A profissional da saúde inclui nesse grupo os usuários de dispositivos eletrônicos. “Muitos desses acabam agravando seu estado de saúde, precisando de atendimento emergencial e prolongado”. A alternativa, para Tamires, está na educação popular, através do conhecimento frente aos malefícios do tabaco, e que a qualquer momento, a decisão de parar de fumar traz benefícios à saúde.

Uma luta constante

O médico Roni Quevedo é referência em Pelotas quando o assunto combate ao fumo. Na Universidade Católica de Pelotas (UCPel), após assumir o Programa Antitabagismo, em 2007, conseguiu apoio da reitoria e esta determinou uma portaria proibindo fumar na área interna. O “UCPel fumo zero” teve reconhecimento do Conselho Federal de Medicina. No seu trabalho em ajudar as pessoas a abandonarem o cigarro, a luta é diária e constante, até vigilante.

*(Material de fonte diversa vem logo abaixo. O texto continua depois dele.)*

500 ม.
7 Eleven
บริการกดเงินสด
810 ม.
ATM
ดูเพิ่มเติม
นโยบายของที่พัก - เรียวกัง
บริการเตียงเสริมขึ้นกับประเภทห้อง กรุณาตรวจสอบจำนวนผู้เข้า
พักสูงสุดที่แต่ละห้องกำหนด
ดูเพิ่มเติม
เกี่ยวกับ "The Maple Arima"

Crítico ferrenho à indústria do fumo, Quevedo acredita que há interesses políticos e econômicos, mas nem por isso desiste. Na segunda gestão do governo estadual de Eduardo Leite, o médico apresentou um projeto que objetiva levar o tema sobre tabagismo para a escola, mas sem avanço.

“O incentivo para a gurizada é fundamental”, defende. Até porque é uma faixa etária que está experimentando cada vez mais os dispositivos eletrônicos (vapes) que causam um tipo de doença pulmonar mais grave que os cigarros comuns.

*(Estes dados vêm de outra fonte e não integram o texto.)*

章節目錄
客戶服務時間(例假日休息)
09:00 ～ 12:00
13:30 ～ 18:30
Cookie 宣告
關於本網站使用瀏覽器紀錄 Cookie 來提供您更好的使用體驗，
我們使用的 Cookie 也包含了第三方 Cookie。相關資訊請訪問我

Quevedo lembra que os fumantes passivos, os produtores de fumo e os fetos também são atingidos pelos malefícios do cigarro. “No Brasil o tabaco mata por dia sete pessoas que nunca fumaram. É uma informação pouco divulgada porque a indústria da nicotina não permite”. Embora seja uma situação complexa, é preciso sempre buscar uma saída. “Eu me preocupo com o dia 31 de maio e com o 29 de agosto (Dia Nacional de Combate ao Fumo), mas também me preocupo com o dia de hoje, de amanhã e todos os outros”.

Impacto econômico

O tabagismo tem um impacto total no SUS de R$ 153 bilhões por ano, sendo que apenas 5% desse valor é arrecadado em impostos.

O tabagismo em números

• Mais de oito milhões de mortes e doenças no mundo por ano.
• Desses, sete milhões são fumantes diretos e um milhão defumantes passivos.
• São estimados 1,25 bilhão de fumantes.
• No Brasil, cerca de 9,1% da população adulta é fumante, sendo que o tabagismo mata 477 pessoas por dia.
• Um em cada cinco adultos fumavam em 2022, em comparação com um em cada três em 2000.
• Em Pelotas são 18 mil fumantes.

Vapes

• Proibidos no Brasil desde 2009.
• Pesquisa apontou que em todas as capitais brasileiras, 2,1% da população adulta usou cigarros eletrônicos em 2023.
• Maior prevalência está entre os jovens de 18 a 24 anos, que respondem por 6,1% dos entrevistados.
• Em 2024, a Anvisa reforçou a proibição da comercialização, importação e propaganda dos DEFs, por meio da Resolução RDC nº 855/2024.